In un seconda fase, poi i centri storici abbandonati, perdendo valore immobiliare, diventano facile preda dei colossi immobiliari, che li ricomprano a buon prezzo e li trasformano però di fatto in centri direzionali e centri commerciali diffusi. In una scenografia di città, insomma.

L'ingegnere Storz ha dato poi un saggio di lettura del territorio aquilano.
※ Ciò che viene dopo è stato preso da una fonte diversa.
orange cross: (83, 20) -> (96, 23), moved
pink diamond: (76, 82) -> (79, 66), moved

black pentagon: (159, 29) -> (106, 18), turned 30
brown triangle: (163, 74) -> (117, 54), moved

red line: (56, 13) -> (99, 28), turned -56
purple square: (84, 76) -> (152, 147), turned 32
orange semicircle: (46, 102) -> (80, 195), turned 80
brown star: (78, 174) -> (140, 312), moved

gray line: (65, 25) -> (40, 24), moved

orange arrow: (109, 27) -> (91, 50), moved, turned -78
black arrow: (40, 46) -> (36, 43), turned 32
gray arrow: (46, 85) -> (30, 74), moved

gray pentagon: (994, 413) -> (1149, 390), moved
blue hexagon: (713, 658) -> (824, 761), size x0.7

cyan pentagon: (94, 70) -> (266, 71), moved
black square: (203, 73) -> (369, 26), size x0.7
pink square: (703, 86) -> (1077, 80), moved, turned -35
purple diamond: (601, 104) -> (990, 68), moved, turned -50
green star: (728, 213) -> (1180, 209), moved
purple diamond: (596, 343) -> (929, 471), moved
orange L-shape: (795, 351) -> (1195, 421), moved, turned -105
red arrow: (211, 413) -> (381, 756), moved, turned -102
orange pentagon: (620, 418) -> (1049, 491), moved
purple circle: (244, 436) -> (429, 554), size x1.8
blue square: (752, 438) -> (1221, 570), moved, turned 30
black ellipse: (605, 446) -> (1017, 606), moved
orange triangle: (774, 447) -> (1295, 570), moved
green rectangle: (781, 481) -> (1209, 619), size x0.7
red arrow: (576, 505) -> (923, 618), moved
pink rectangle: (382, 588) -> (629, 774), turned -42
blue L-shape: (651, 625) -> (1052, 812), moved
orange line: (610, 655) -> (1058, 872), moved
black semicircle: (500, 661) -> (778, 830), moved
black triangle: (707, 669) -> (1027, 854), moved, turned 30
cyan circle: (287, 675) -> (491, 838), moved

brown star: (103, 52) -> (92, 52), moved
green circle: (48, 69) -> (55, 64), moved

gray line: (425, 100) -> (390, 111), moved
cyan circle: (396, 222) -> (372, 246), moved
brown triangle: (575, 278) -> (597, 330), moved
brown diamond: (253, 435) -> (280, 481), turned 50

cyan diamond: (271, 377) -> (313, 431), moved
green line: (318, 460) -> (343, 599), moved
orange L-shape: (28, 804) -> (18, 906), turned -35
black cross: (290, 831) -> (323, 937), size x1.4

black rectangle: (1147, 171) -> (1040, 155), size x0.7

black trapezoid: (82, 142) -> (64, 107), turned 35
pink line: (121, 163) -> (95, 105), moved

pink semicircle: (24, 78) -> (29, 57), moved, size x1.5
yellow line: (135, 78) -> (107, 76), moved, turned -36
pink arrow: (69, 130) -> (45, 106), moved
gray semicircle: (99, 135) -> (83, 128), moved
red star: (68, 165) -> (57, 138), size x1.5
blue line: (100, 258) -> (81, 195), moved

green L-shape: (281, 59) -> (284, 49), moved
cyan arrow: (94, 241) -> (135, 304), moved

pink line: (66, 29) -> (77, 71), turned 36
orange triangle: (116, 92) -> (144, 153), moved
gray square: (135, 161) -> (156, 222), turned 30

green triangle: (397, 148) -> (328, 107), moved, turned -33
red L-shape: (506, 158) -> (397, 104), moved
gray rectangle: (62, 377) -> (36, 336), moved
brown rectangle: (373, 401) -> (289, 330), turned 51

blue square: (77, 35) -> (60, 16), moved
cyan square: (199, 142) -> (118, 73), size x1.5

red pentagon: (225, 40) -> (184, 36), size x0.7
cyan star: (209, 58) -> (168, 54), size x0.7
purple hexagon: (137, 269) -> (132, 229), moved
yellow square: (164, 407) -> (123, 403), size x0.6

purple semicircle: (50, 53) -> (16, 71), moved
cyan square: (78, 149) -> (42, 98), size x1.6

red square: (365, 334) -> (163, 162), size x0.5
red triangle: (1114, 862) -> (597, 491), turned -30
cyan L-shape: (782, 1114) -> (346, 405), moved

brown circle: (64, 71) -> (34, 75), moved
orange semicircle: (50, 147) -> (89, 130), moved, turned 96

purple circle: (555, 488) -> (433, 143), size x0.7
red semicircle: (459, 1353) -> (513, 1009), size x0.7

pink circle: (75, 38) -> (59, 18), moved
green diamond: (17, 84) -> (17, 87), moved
I quartieri del progetto CASE sono da lui definiti ''treni urbanistici'' che spezzano e rovinano il ritmo puntiforme dei borghi abruzzesi, costituiti da un ritmo meraviglioso e perfettamente inserito nel superbo paesaggio circostante, di piccole case, torri chiese e castelli.

I quartieri del CASE, sono delle intrusioni che saranno definitive, e comprometteranno il futuro della città, la rinascita del centro storico.

L'urbanistica, fa capire Storz, è guardata con disprezzo perché è un sapere che contrasta le mire degli speculatori edilizi, dei palazzinari che fanno soldi con la crescita caotica e senza senso delle città, grazie a continue varianti al piano regolatore, all'assenza di una strategia di sviluppo urbano che mette al centro l'uomo, e non come loro vogliono, il mattone e il profitto. Il brutto urbano è cioè figlio esclusivamente dell'arrivismo.

Da tutta Europa, osserva poi Stroz, arrivano a L'Aquila venditori all'ingrosso di case, che propongono soluzioni abitative che nulla hanno a che fare con la grammatica del paesaggio e la sua storia. Si propongono dacie, finti castelli, villette tirolesi, scatole di polistirolo. Questo spiega Storz significa devastare l'identità di una terra. L'unica che ci è stata data in dono, e che dobbiamo consegnare ai nostri figli.